Оцените этот текст:


-------------------------------------------------
	 (Вольная Кубань, Э 188, 11 сентября 1991 г.)
--------------------

  Этот рассказ не был бы написан, если бы не постигшее меня горе. 7 августа
мой сын и тезка Александр Плонский погиб при восхождении на высочайшую
вершину Памира, по горькой иронии названную "Пик коммунизма".
  Покорить эту вершину было его давней мечтой. И, почувствовав недомогание,
он скрыл его от товарищей. А во время ночлега, где-то посередине подъема,
умер.
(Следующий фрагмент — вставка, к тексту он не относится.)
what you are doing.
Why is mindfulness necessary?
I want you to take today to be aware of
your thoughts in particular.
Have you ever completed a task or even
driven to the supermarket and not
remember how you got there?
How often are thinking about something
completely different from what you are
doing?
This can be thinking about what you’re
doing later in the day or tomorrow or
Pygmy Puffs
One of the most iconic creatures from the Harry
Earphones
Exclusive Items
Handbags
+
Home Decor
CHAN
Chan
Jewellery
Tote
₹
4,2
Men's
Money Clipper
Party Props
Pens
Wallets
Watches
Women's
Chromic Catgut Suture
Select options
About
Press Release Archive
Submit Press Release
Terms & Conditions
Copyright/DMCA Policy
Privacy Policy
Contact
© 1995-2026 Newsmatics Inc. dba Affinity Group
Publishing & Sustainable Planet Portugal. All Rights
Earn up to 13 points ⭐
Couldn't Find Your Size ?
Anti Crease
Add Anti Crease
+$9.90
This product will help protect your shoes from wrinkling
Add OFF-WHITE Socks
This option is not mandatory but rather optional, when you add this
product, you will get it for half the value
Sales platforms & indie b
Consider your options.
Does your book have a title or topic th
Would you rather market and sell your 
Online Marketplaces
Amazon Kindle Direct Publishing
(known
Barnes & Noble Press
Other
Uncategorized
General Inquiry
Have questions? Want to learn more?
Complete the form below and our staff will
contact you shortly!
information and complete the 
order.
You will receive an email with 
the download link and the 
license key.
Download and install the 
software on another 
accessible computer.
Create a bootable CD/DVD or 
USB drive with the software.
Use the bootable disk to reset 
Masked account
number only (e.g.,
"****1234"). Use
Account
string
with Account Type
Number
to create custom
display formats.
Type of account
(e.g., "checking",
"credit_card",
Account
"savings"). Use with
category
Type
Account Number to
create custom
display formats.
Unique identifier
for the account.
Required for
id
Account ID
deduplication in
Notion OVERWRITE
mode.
Как выяснилось потом, - от ураганного (на высоте!) воспаления
легких...
  Лежа бок о бок с друзьями в тесной палатке, он не потревожил их
предсмертным стоном.
  Кому-то такая смерть покажется нелепой, лишенной, смысла. Но я вижу в ней
героическое начало. Он выбрал цель на пределе своих жизненных сил - и не
отступил до конца, не предал своей мечты.
  Похоронили его спустя 11 дней рядом с могилой моей матери.

  А. ПЛОНСКИЙ.
  Вольная Кубань, Э 188 (21200), 11 сентября 1991 г.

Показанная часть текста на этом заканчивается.